A new project from Irish agency Rothco set out to find the truth behind a legendary escape story from Alcatraz—and claims to have solved it.
Accenture Interactive-owned Rothco teamed up with A.I. specialist company Identv to confirm the identities of two Alcatraz prison escapees depicted in a 1975 photo. Frank Morris, along with brothers John and Clarence Anglin, were made famous by Clint Eastwood in the 1979 film "Escape from Alcatraz," but were assumed to have drowned after fleeing the famous California prison. However, in 2015, evidence surfaced of a soft, grainy, old photo taken by a family friend of the Anglin Brothers allegedly living in Brazil in 1975—13 years after their supposed drowning.
Until now, technology wasn't available to verify if the photo really was of the Anglins, but now A.I. has been used to unlock the hidden data in the printed photo. Identv used a facial matching system based on a type of machine learning algorithm called a deep neural network.
"We start with what is called a training process, where we feed the algorithm many images of a single person's face along with many images of different people," said Mark Hughes, Chief AI Scientist of Identv, in a statement. “We repeat this process millions of times over and use mathematical models optimized during the training phase to learn how to differentiate one person's face from another.”
He added that once they have that "trained" model, it allows the team to create a sort of mathematical, "facial fingerprint" that is extremely discriminative—it can be compared to other such "fingerprints" in the database in the way that modern-day police fingerprint matching systems work. "Identv has developed techniques to carry out this matching process in tens of milliseconds over millions of faces," he said.

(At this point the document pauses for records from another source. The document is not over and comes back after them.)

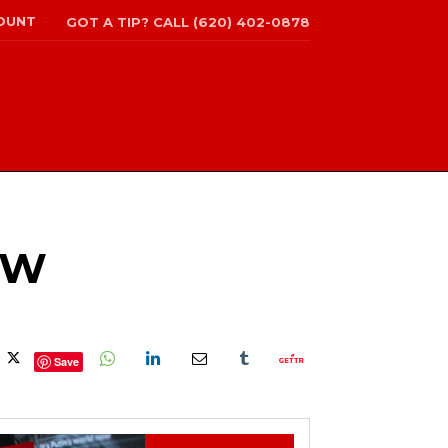
OUNT
GOT A TIP? CALL (620) 402-0878
OW
Save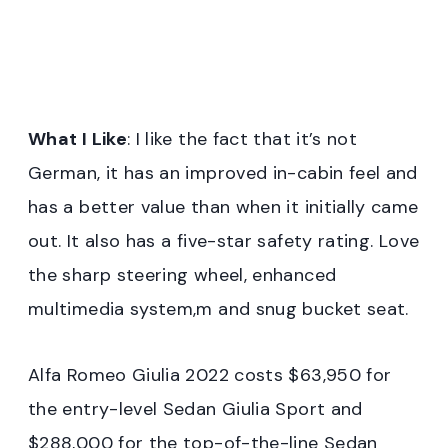
What I Like
: I like the fact that it’s not
German, it has an improved in-cabin feel and
has a better value than when it initially came
out. It also has a five-star safety rating. Love
the sharp steering wheel, enhanced
multimedia system,m and snug bucket seat.
Alfa Romeo Giulia 2022 costs $63,950 for
the entry-level Sedan Giulia Sport and
$288,000 for the top-of-the-line Sedan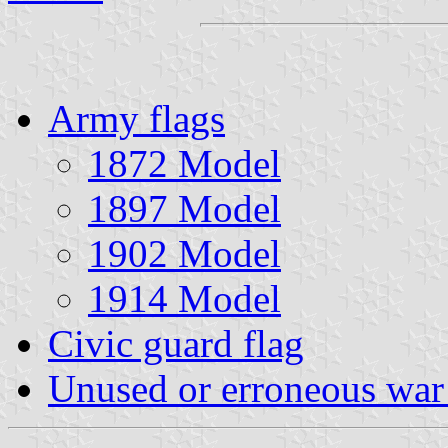
Army flags
1872 Model
1897 Model
1902 Model
1914 Model
Civic guard flag
Unused or erroneous war 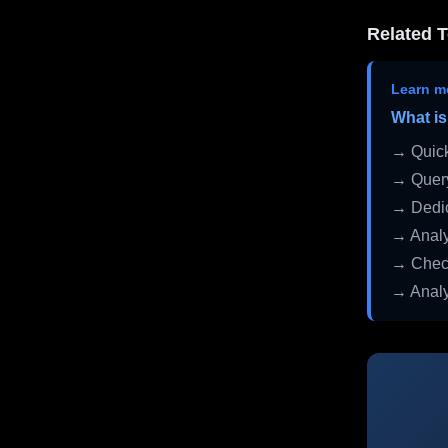
Related T
Learn m
What is
→ Quick
→ Query
→ Dedic
→ Analy
→ Check
→ Analy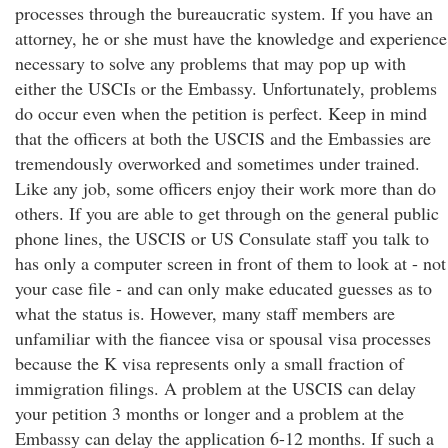
processes through the bureaucratic system. If you have an
attorney, he or she must have the knowledge and experience
necessary to solve any problems that may pop up with
either the USCIs or the Embassy. Unfortunately, problems
do occur even when the petition is perfect. Keep in mind
that the officers at both the USCIS and the Embassies are
tremendously overworked and sometimes under trained.
Like any job, some officers enjoy their work more than do
others. If you are able to get through on the general public
phone lines, the USCIS or US Consulate staff you talk to
has only a computer screen in front of them to look at - not
your case file - and can only make educated guesses as to
what the status is. However, many staff members are
unfamiliar with the fiancee visa or spousal visa processes
because the K visa represents only a small fraction of
immigration filings. A problem at the USCIS can delay
your petition 3 months or longer and a problem at the
Embassy can delay the application 6-12 months. If such a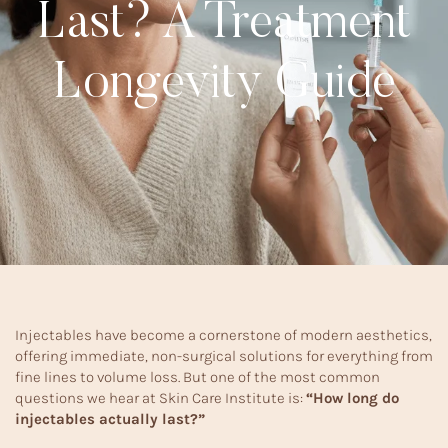
Last? A Treatment
Longevity Guide
Injectables have become a cornerstone of modern aesthetics,
offering immediate, non-surgical solutions for everything from
fine lines to volume loss. But one of the most common
questions we hear at Skin Care Institute is:
“How long do
injectables actually last?”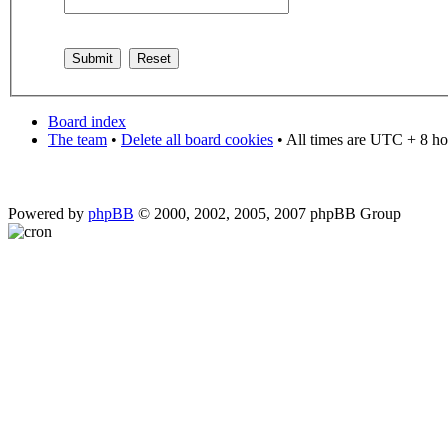
Board index
The team
•
Delete all board cookies
• All times are UTC + 8 ho
Powered by
phpBB
© 2000, 2002, 2005, 2007 phpBB Group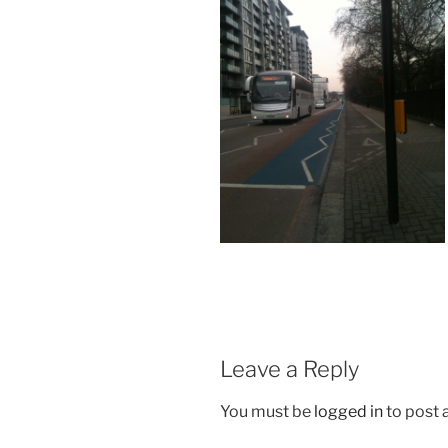
Leave a Reply
You must be
logged in
to post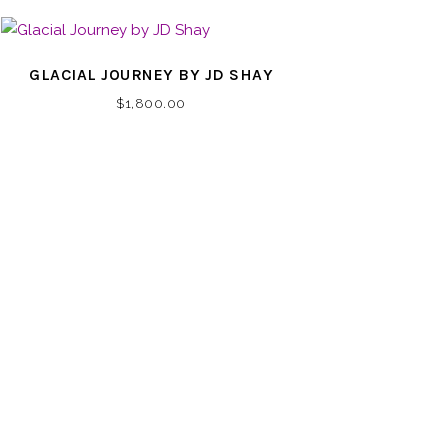
GLACIAL JOURNEY BY JD SHAY
$
1,800.00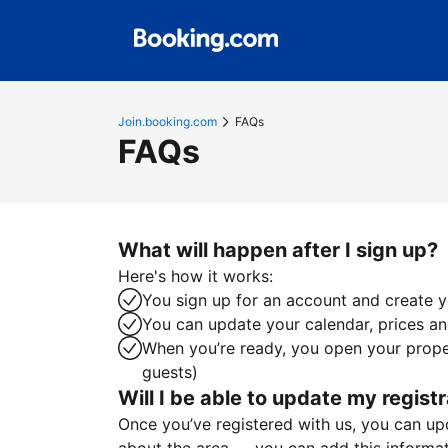
Join.booking.com
FAQs
FAQs
What will happen after I sign up?
Here's how it works:
You sign up for an account and create yo
You can update your calendar, prices and
When you’re ready, you open your proper
guests)
Will I be able to update my registr
Once you’ve registered with us, you can upda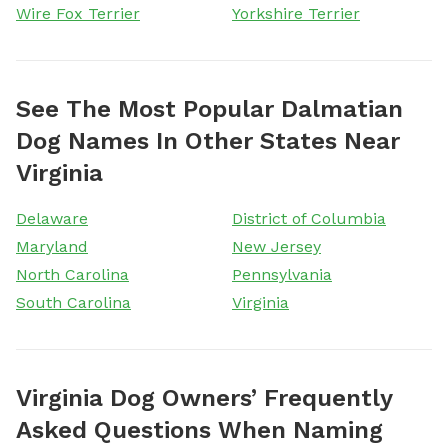
Wire Fox Terrier
Yorkshire Terrier
See The Most Popular Dalmatian
Dog Names In Other States Near
Virginia
Delaware
District of Columbia
Maryland
New Jersey
North Carolina
Pennsylvania
South Carolina
Virginia
Virginia Dog Owners’ Frequently
Asked Questions When Naming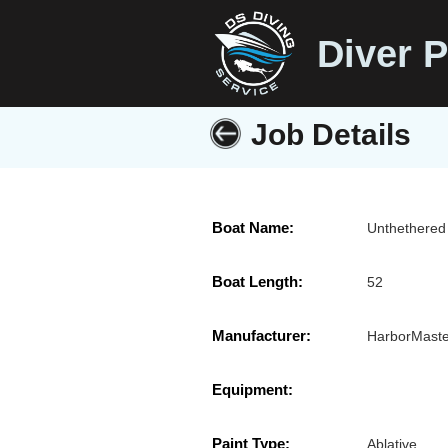
Diver P
Job Details
Boat Name:
Unthethered
Boat Length:
52
Manufacturer:
HarborMaste
Equipment:
Paint Type:
Ablative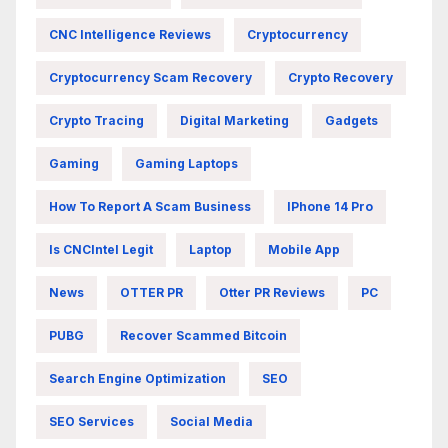
CNC Intelligence Reviews
Cryptocurrency
Cryptocurrency Scam Recovery
Crypto Recovery
Crypto Tracing
Digital Marketing
Gadgets
Gaming
Gaming Laptops
How To Report A Scam Business
IPhone 14 Pro
Is CNCIntel Legit
Laptop
Mobile App
News
OTTER PR
Otter PR Reviews
PC
PUBG
Recover Scammed Bitcoin
Search Engine Optimization
SEO
SEO Services
Social Media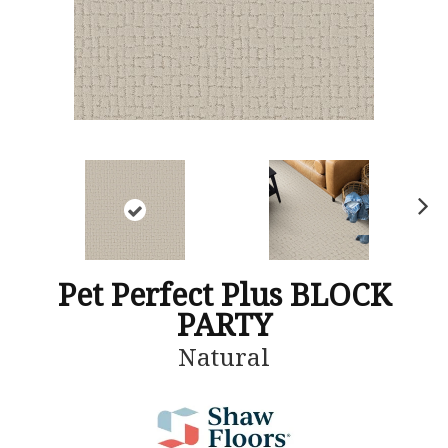
N
ex
t
Pet Perfect Plus BLOCK
PARTY
Natural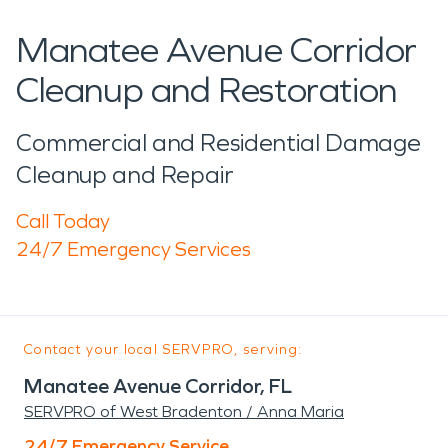
Manatee Avenue Corridor
Cleanup and Restoration
Commercial and Residential Damage
Cleanup and Repair
Call Today
24/7 Emergency Services
Contact your local SERVPRO, serving:
Manatee Avenue Corridor, FL
SERVPRO of West Bradenton / Anna Maria
24/7 Emergency Service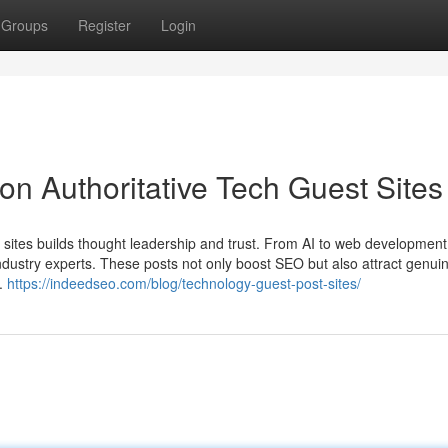
Groups
Register
Login
s on Authoritative Tech Guest Sites
st sites builds thought leadership and trust. From AI to web development
ustry experts. These posts not only boost SEO but also attract genui
e.
https://indeedseo.com/blog/technology-guest-post-sites/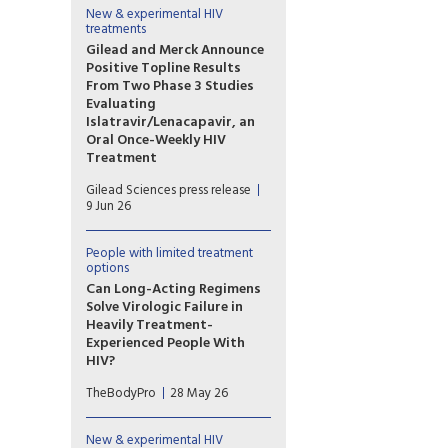
to extend the use
New & experimental HIV
treatments
of Tivicay PD (dolutegravir
(DTG)) to newborns from
Gilead and Merck Announce
birth. The European Medicines
Positive Topline Results
Agency (EMA) has also
From Two Phase 3 Studies
validated the marketing
Evaluating
application for Tivicay.
Islatravir/Lenacapavir, an
Oral Once-Weekly HIV
Treatment
The primary efficacy endpoint
Gilead Sciences press release
at Week 48 was met in both
9 Jun 26
the Phase 3 ISLEND-1 and
ISLEND-2 trials with the
investigational oral once-
People with limited treatment
options
weekly single-tablet HIV
treatment regimen of
Can Long-Acting Regimens
islatravir/lenacapavir.
Solve Virologic Failure in
Heavily Treatment-
Experienced People With
HIV?
Lenacapavir combined with
TheBodyPro
28 May 26
cabotegravir or ibalizumab
may be an option for people
with multidrug-resistant HIV
New & experimental HIV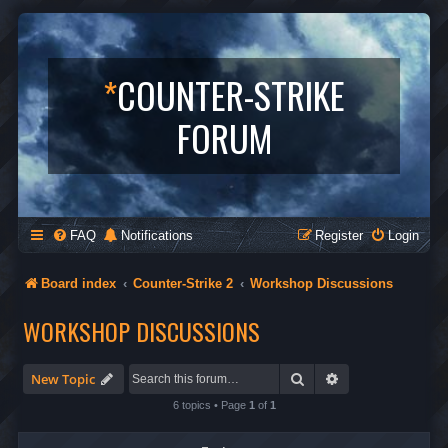
*
COUNTER-STRIKE
FORUM
FAQ
Notifications
Register
Login
Board index
Counter-Strike 2
Workshop Discussions
WORKSHOP DISCUSSIONS
Search
Advanced search
New Topic
6 topics • Page
1
of
1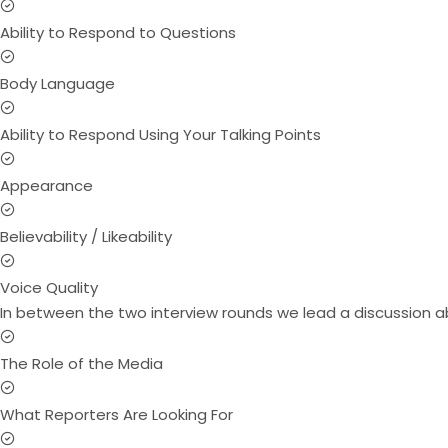
Ability to Respond to Questions
Body Language
Ability to Respond Using Your Talking Points
Appearance
Believability / Likeability
Voice Quality
In between the two interview rounds we lead a discussion a
The Role of the Media
What Reporters Are Looking For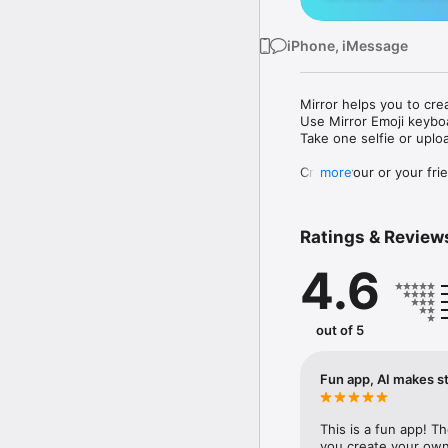
iPhone, iMessage
Mirror helps you to cre
Use Mirror Emoji keybo
Take one selfie or uplo
Create your or your frie
more
Share your personal em
Messenger, Instagram, I
Ratings & Review
Mirror Keyboard gives y
the words like "I love y
4.6
Mirror App has hundred
send to your friends - 
simply add more fun to 
out of 5
Use Mirror App to creat
with animoji! 

Fun app, AI makes st
Edit your emoji avatar h
hats, makeup and clothes
This is a fun app! T
you create your own 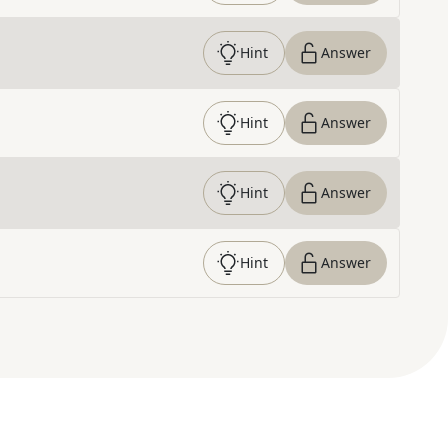
Hint
Answer
Hint
Answer
Hint
Answer
Hint
Answer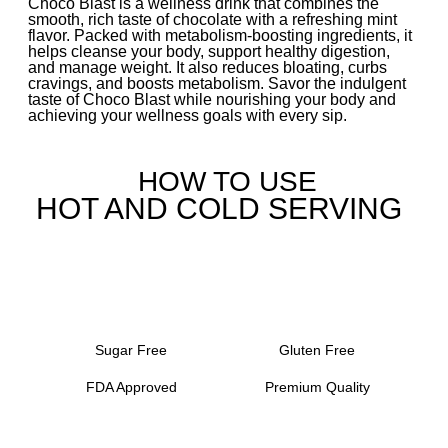
Choco Blast is a wellness drink that combines the
smooth, rich taste of chocolate with a refreshing mint
flavor. Packed with metabolism-boosting ingredients, it
helps cleanse your body, support healthy digestion,
and manage weight. It also reduces bloating, curbs
cravings, and boosts metabolism. Savor the indulgent
taste of Choco Blast while nourishing your body and
achieving your wellness goals with every sip.
HOW TO USE
HOT AND COLD SERVING
Sugar Free
Gluten Free
FDA Approved
Premium Quality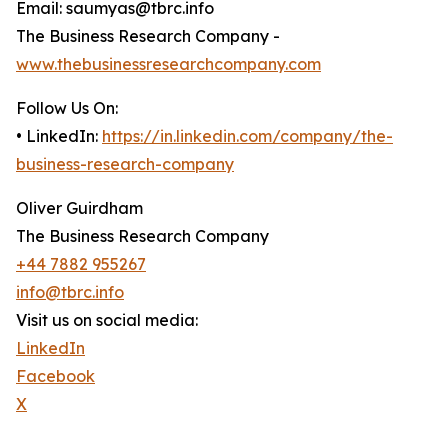
Email: saumyas@tbrc.info
The Business Research Company -
www.thebusinessresearchcompany.com
Follow Us On:
• LinkedIn:
https://in.linkedin.com/company/the-
business-research-company
Oliver Guirdham
The Business Research Company
+44 7882 955267
info@tbrc.info
Visit us on social media:
LinkedIn
Facebook
X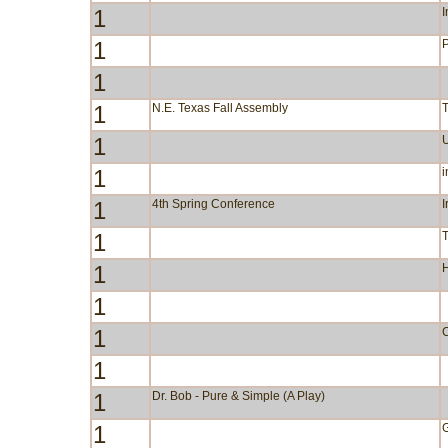
1
I
1
P
1
1
N.E. Texas Fall Assembly
1
1
i
1
4th Spring Conference
I
1
1
1
1
C
1
1
Dr. Bob - Pure & Simple (A Play)
1
G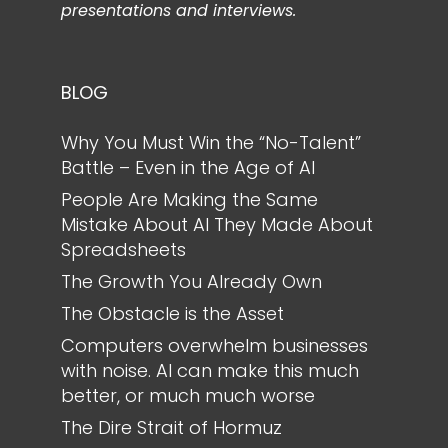
presentations and interviews.
BLOG
Why You Must Win the “No-Talent”
Battle – Even in the Age of AI
People Are Making the Same
Mistake About AI They Made About
Spreadsheets
The Growth You Already Own
The Obstacle is the Asset
Computers overwhelm businesses
with noise. AI can make this much
better, or much much worse
The Dire Strait of Hormuz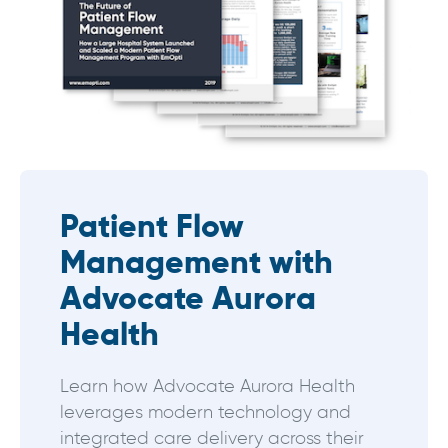
Patient Flow
Management with
Advocate Aurora
Health
Learn how Advocate Aurora Health
leverages modern technology and
integrated care delivery across their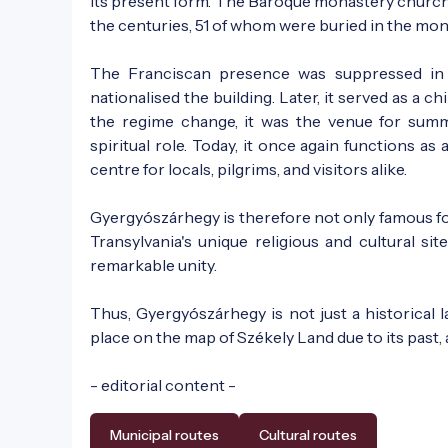
its present form. The Baroque monastery chur
the centuries, 51 of whom were buried in the mon
The Franciscan presence was suppressed in
nationalised the building. Later, it served as a c
the regime change, it was the venue for summe
spiritual role. Today, it once again functions as
centre for locals, pilgrims, and visitors alike.
Gyergyószárhegy is therefore not only famous for 
Transylvania's unique religious and cultural site
remarkable unity.
Thus, Gyergyószárhegy is not just a historical 
place on the map of Székely Land due to its past,
- editorial content -
Municipal routes
Cultural routes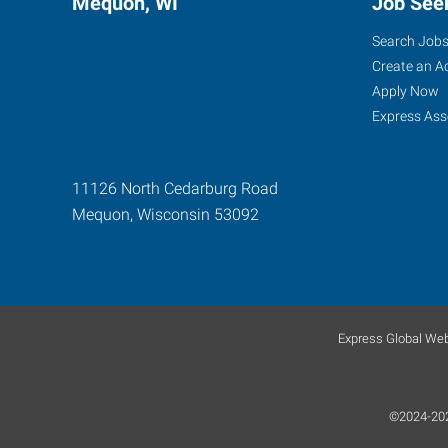
Mequon, WI
Job See
Search Job
Create an A
Apply Now
Express Ass
11126 North Cedarburg Road
Mequon
,
Wisconsin
53092
Express Global Web
©2024-2026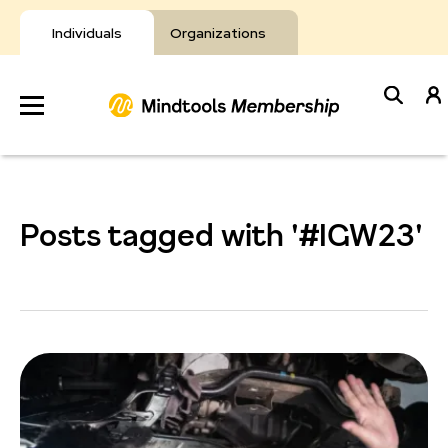
Skip
to
Individuals
Organizations
content
Develop
Your Toolkit
Posts tagged with '#IGW23'
Resources
About Mindtools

“'The Long Shot’ is a novel example of successfully applying the creative knowledge and digital tools of today to a hidden piece of the past, unlocking newfound stories and opportunities," added Alan Kelly, chief creative officer at Rothco. "Technology is advancing at such a rate it can leave you a little dizzy and, short of obtaining DNA proof, there will always be a little room for mystery. But as far as technology is concerned—the prisoners made it.”